Un ministre à chaque nouvelle loi antisociale doit s’attendre à être brocardé. C’est souvent la seule défense du peuple devant la puissance de l’oligarchie. En face, n’est-ce pas de la vilenie de la part de celui qui a des revenus considérables soldés par les contribuables, de retrancher le peu qu'il a d’un chômeur, d’un pensionné ou d’un malade ?
Il est tentant de dénigrer des ministres arrogants que la nature n’a pas favorisés. Le parler rude dans les corons n’incitait pas les mineurs de jadis à la politesse de salon, les Gilets Jaunes traqués par l’autorité publique aujourd’hui, non plus.

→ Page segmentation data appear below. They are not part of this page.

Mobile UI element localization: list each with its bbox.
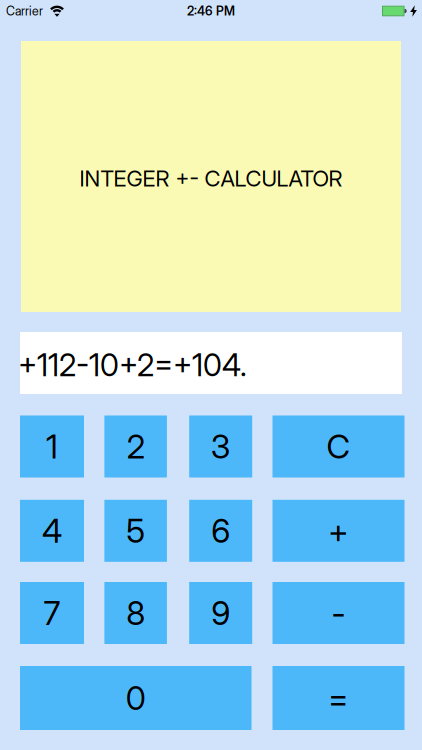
button[interactable]: 5	[104, 500, 167, 562]
staticText: 5	[126, 511, 145, 550]
button[interactable]: 7	[20, 582, 84, 644]
button[interactable]: 4	[20, 500, 84, 562]
staticText: 9	[211, 593, 230, 633]
button[interactable]: 1	[20, 416, 84, 478]
staticText: 7	[44, 593, 60, 633]
button[interactable]: =	[272, 666, 404, 730]
button[interactable]: 2	[104, 416, 167, 478]
staticText: 3	[211, 427, 231, 466]
button[interactable]: 6	[189, 500, 252, 562]
staticText: 8	[126, 593, 145, 633]
button[interactable]: 9	[189, 582, 252, 644]
staticText: +	[328, 511, 349, 550]
staticText: =	[328, 678, 349, 718]
staticText: 0	[126, 678, 146, 718]
staticText: -	[332, 593, 346, 633]
button[interactable]: 3	[189, 416, 252, 478]
staticText: 2	[127, 427, 145, 466]
staticText: C	[326, 427, 350, 466]
staticText: INTEGER +- CALCULATOR	[80, 165, 342, 192]
staticText: 2:46 PM	[187, 4, 235, 18]
button[interactable]: -	[272, 582, 404, 644]
button[interactable]: C	[272, 416, 404, 478]
staticText: 6	[211, 511, 230, 550]
staticText: Carrier	[6, 4, 43, 18]
button[interactable]: 0	[20, 666, 252, 730]
staticText: 4	[42, 511, 62, 550]
button[interactable]: +	[272, 500, 404, 562]
button[interactable]: 8	[104, 582, 167, 644]
staticText: 1	[46, 427, 58, 466]
staticText: +112-10+2=+104.	[18, 346, 247, 384]
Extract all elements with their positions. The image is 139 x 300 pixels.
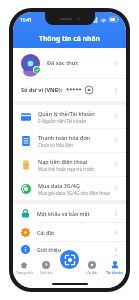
- staticText: *****: [66, 86, 82, 94]
- staticText: Thông tin cá nhân: [39, 34, 100, 43]
- staticText: Lịch sử: [40, 270, 52, 275]
- staticText: Thanh toán hóa đơn: [38, 134, 91, 141]
- button[interactable]: Đã xác thực: [13, 48, 126, 78]
- button[interactable]: Số dư ví (VNĐ):: [13, 79, 126, 101]
- button[interactable]: Nạp tiền điện thoại: [13, 153, 126, 176]
- staticText: Mua thẻ hoặc nạp trả trước: [38, 166, 95, 172]
- staticText: Mua data 3G/4G: [38, 182, 80, 189]
- button[interactable]: Tài khoản: [103, 256, 126, 280]
- staticText: Mua gói data 3G/4G cho điện thoại: [38, 190, 110, 196]
- button[interactable]: Hiện số dư: [85, 86, 93, 94]
- button[interactable]: Mua data 3G/4G: [13, 177, 126, 200]
- staticText: Trang chủ: [16, 270, 33, 275]
- staticText: Tài khoản: [106, 270, 123, 275]
- staticText: Số dư ví (VNĐ):: [21, 86, 63, 94]
- staticText: 11:41: [20, 17, 32, 23]
- button[interactable]: Giới thiệu: [13, 242, 126, 256]
- staticText: Mật khẩu và bảo mật: [37, 210, 90, 217]
- staticText: Giới thiệu: [37, 246, 62, 253]
- button[interactable]: Quản lý thẻ/Tài khoản: [13, 105, 126, 128]
- button[interactable]: Trang chủ: [13, 256, 35, 280]
- staticText: Cài đặt: [37, 229, 55, 236]
- button[interactable]: Mật khẩu và bảo mật: [13, 204, 126, 222]
- staticText: Chưa có hóa đơn: [38, 142, 74, 148]
- button[interactable]: Lịch sử: [35, 256, 57, 280]
- staticText: Ưu đãi: [86, 270, 98, 275]
- staticText: Quản lý thẻ/Tài khoản: [38, 110, 95, 117]
- staticText: 0 Nguồn tiền/Tài khoản: [38, 118, 87, 124]
- staticText: Nạp tiền điện thoại: [38, 158, 88, 165]
- button[interactable]: Ưu đãi: [80, 256, 103, 280]
- button[interactable]: Thanh toán hóa đơn: [13, 129, 126, 152]
- button[interactable]: Quét mã QR: [60, 250, 79, 269]
- staticText: Đã xác thực: [47, 59, 79, 67]
- button[interactable]: Cài đặt: [13, 223, 126, 241]
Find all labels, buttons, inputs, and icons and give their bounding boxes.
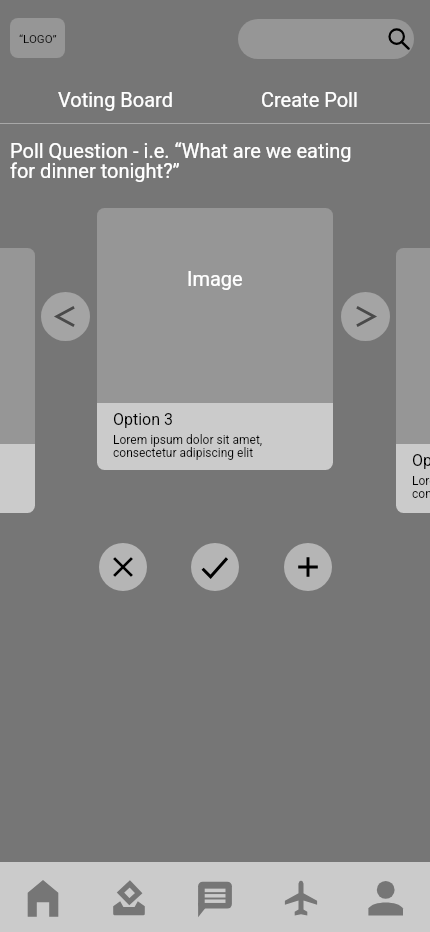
button[interactable]: Add option (284, 543, 332, 591)
button[interactable]: Voting Board (40, 82, 190, 116)
button[interactable]: Reject (99, 543, 147, 591)
staticText: Option 3 (113, 410, 174, 429)
button[interactable]: Option 3 (396, 248, 430, 513)
button[interactable]: Image (97, 208, 333, 470)
staticText: Create Poll (261, 88, 358, 111)
button[interactable]: Profile (344, 862, 430, 932)
button[interactable]: “LOGO” (10, 18, 65, 58)
button[interactable]: Vote (86, 862, 172, 932)
button[interactable]: Search (238, 19, 414, 59)
button[interactable]: Flights (258, 862, 344, 932)
button[interactable]: Next option (341, 292, 390, 341)
button[interactable]: Accept (191, 543, 239, 591)
staticText: Voting Board (58, 88, 173, 111)
staticText: “LOGO” (19, 32, 57, 45)
button[interactable]: Previous option (41, 292, 90, 341)
button[interactable]: Home (0, 862, 86, 932)
button[interactable]: Create Poll (240, 82, 378, 116)
button[interactable]: Option 3 (0, 248, 35, 513)
staticText: Lorem ipsum dolor sit amet, consectetur … (113, 433, 273, 460)
button[interactable]: Messages (172, 862, 258, 932)
staticText: Option 3 (412, 451, 430, 470)
staticText: Image (187, 267, 243, 290)
staticText: Poll Question - i.e. “What are we eating… (10, 139, 370, 183)
staticText: Lorem ipsum dolor sit amet, consectetur … (412, 474, 430, 501)
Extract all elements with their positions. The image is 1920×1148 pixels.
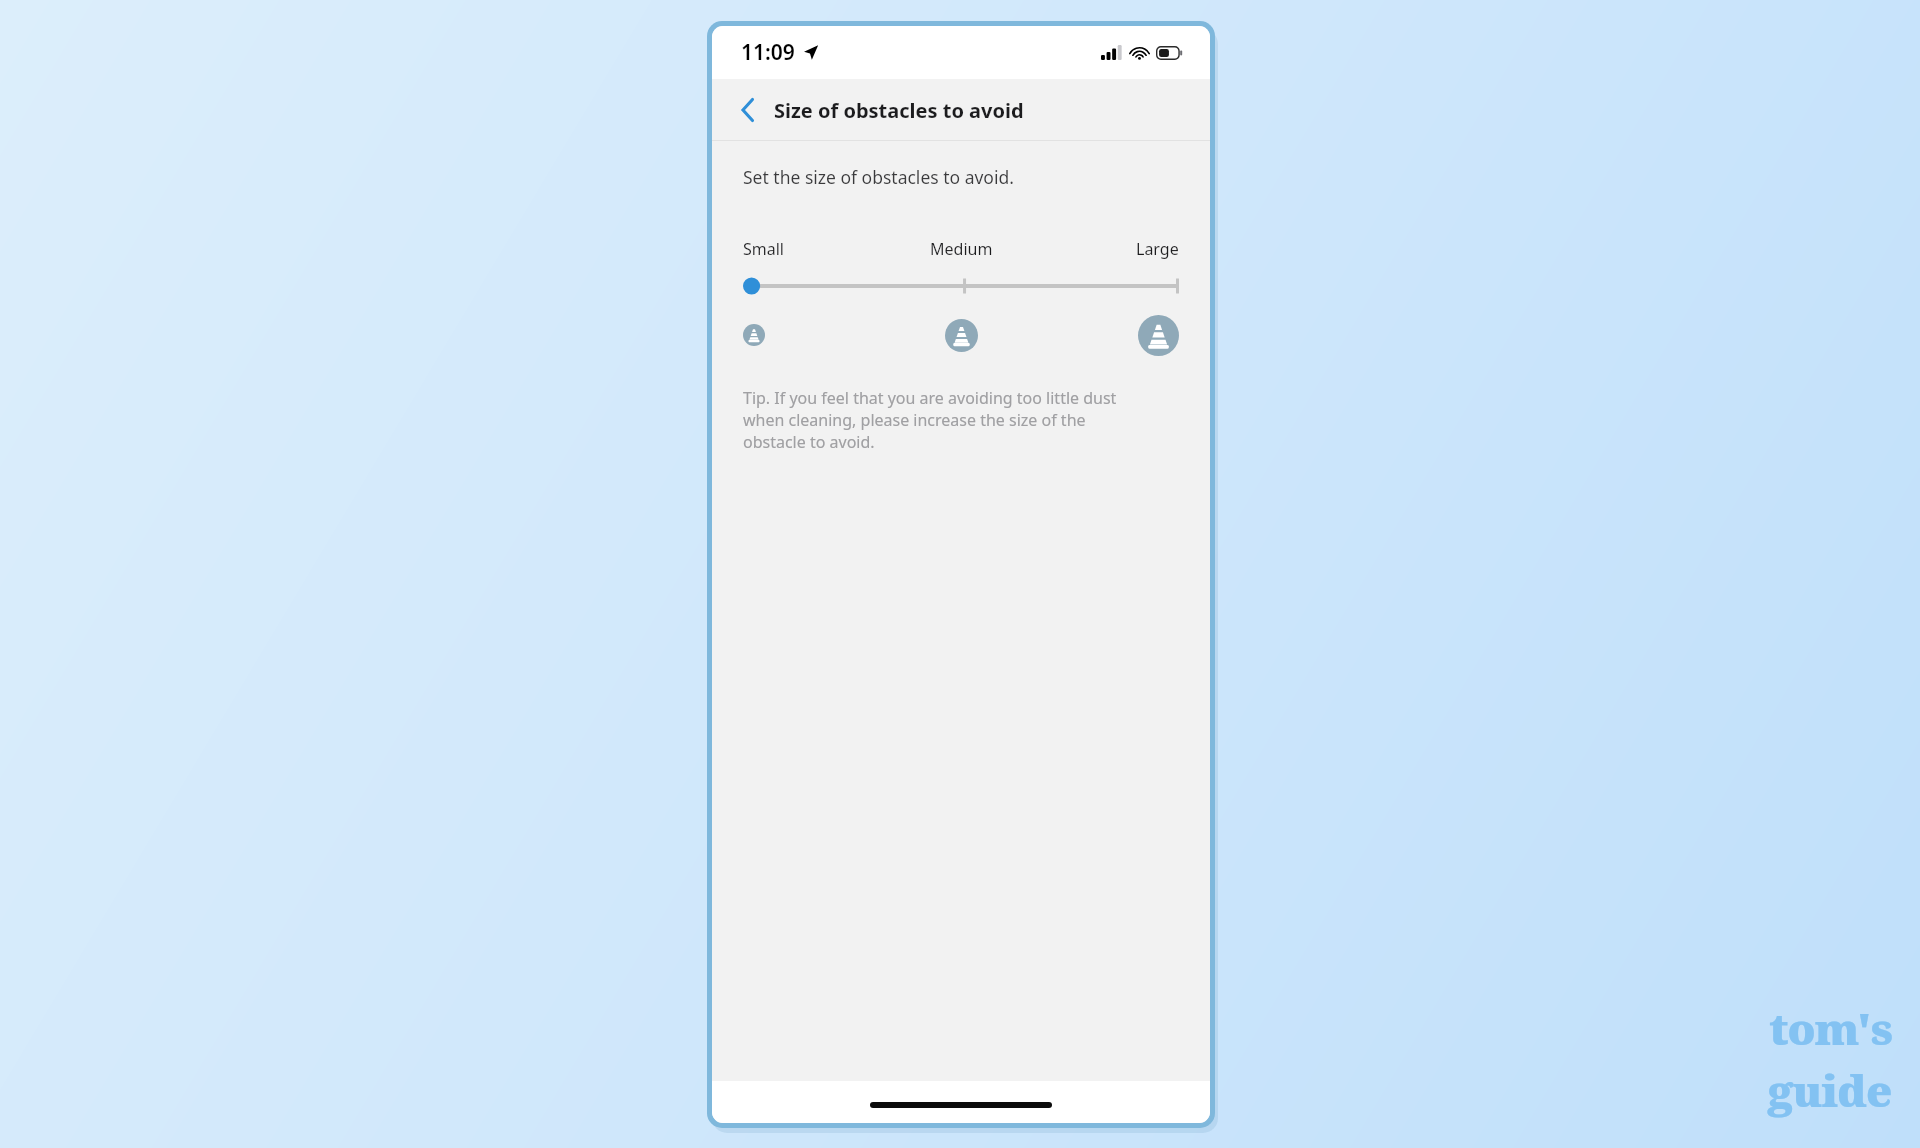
button[interactable]: Obstacle size option bbox=[1138, 315, 1179, 356]
staticText: Set the size of obstacles to avoid. bbox=[743, 165, 1014, 189]
button[interactable]: Obstacle size slider bbox=[743, 273, 1179, 299]
button[interactable]: Back bbox=[730, 92, 766, 128]
staticText: Size of obstacles to avoid bbox=[774, 97, 1024, 124]
staticText: 11:09 bbox=[741, 38, 795, 67]
staticText: guide bbox=[1768, 1060, 1892, 1120]
staticText: Large bbox=[1136, 238, 1179, 260]
staticText: tom's bbox=[1769, 998, 1892, 1058]
staticText: when cleaning, please increase the size … bbox=[743, 409, 1086, 431]
staticText: Medium bbox=[930, 238, 993, 260]
staticText: Tip. If you feel that you are avoiding t… bbox=[743, 387, 1117, 409]
staticText: obstacle to avoid. bbox=[743, 431, 875, 453]
staticText: Small bbox=[743, 238, 784, 260]
button[interactable]: Obstacle size option bbox=[945, 319, 978, 352]
button[interactable]: Obstacle size option bbox=[743, 324, 765, 346]
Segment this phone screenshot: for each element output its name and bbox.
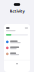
button[interactable] xyxy=(4,45,30,51)
button[interactable]: More xyxy=(4,60,30,67)
staticText: Activity xyxy=(10,8,24,14)
button[interactable] xyxy=(4,51,30,57)
button[interactable] xyxy=(4,39,30,45)
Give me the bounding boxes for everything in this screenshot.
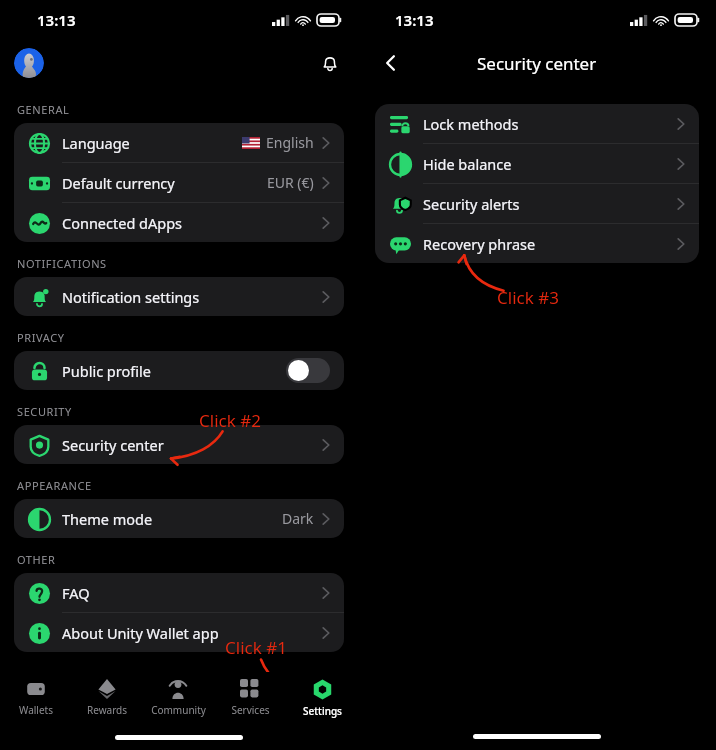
staticText: Click #1 [225,636,287,659]
staticText: Click #2 [199,409,261,432]
button[interactable]: About Unity Wallet app [14,613,344,652]
staticText: 13:13 [395,10,434,30]
staticText: About Unity Wallet app [62,623,219,643]
button[interactable]: Community [142,672,214,724]
button[interactable]: Recovery phrase [375,224,699,263]
button[interactable]: Connected dApps [14,203,344,242]
staticText: Wallets [19,703,53,717]
staticText: Public profile [62,361,151,381]
staticText: Notification settings [62,287,200,307]
staticText: Theme mode [62,509,153,529]
staticText: Security alerts [423,194,520,214]
staticText: EUR (€) [267,173,314,192]
button[interactable]: Hide balance [375,144,699,183]
staticText: Language [62,133,130,153]
button[interactable]: Notifications [316,49,344,77]
staticText: GENERAL [17,102,70,117]
button[interactable]: Profile [14,48,44,78]
staticText: 13:13 [37,10,76,30]
staticText: SECURITY [17,404,72,419]
button[interactable]: Back [376,48,406,78]
button[interactable]: Services [214,672,286,724]
staticText: Connected dApps [62,213,183,233]
staticText: PRIVACY [17,330,65,345]
staticText: FAQ [62,583,90,603]
staticText: Settings [303,704,342,718]
staticText: Security center [477,52,597,75]
button[interactable]: Security center [14,425,344,464]
button[interactable]: Lock methods [375,104,699,143]
staticText: NOTIFICATIONS [17,256,107,271]
button[interactable]: Settings [286,672,358,724]
staticText: Hide balance [423,154,512,174]
staticText: Recovery phrase [423,234,536,254]
button[interactable]: Theme mode [14,499,344,538]
button[interactable]: Security alerts [375,184,699,223]
button[interactable]: Default currency [14,163,344,202]
staticText: OTHER [17,552,56,567]
staticText: Default currency [62,173,175,193]
staticText: Rewards [87,703,127,717]
staticText: Security center [62,435,164,455]
staticText: Community [151,703,206,717]
button[interactable]: Rewards [71,672,142,724]
staticText: Services [231,703,270,717]
button[interactable]: Wallets [0,672,71,724]
staticText: APPEARANCE [17,478,92,493]
button[interactable]: FAQ [14,573,344,612]
staticText: Click #3 [497,286,559,309]
staticText: Dark [282,509,314,528]
button[interactable]: Language [14,123,344,162]
staticText: English [266,133,314,152]
button[interactable]: Notification settings [14,277,344,316]
staticText: Lock methods [423,114,519,134]
button[interactable]: Public profile [14,351,344,390]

En comparant sur Wikipédia les photos des ministres jeunes, puis vieux, les transformations physiques sautent aux yeux. C’est tentant de comparer Reynders à 25 ans, l’air poupin, et le masque empâté et flasque du personnage aujourd’hui. Il y a des gens qui vieillissent bien, d’autres qui portent leurs vices et leurs défauts sur leur visage. Il y a dans la politique des « portraits de Dorian Grey » ambulant. La frontière entre les faits et ceux qui les produisent est floue. On résiste mal au plaisir d’exprimer ce que l’on voit sur le visage d’un ministre, quand on souffre de sa politique.
Sinardet et Delwit pensent le contraire de ce que je viens d’écrire, évidemment. Ils voient le peuple ne marcher qu’aux gros mots, avec des chefs illettrés qui ne profèrent des cris de guerre que sous formes d’onomatopées.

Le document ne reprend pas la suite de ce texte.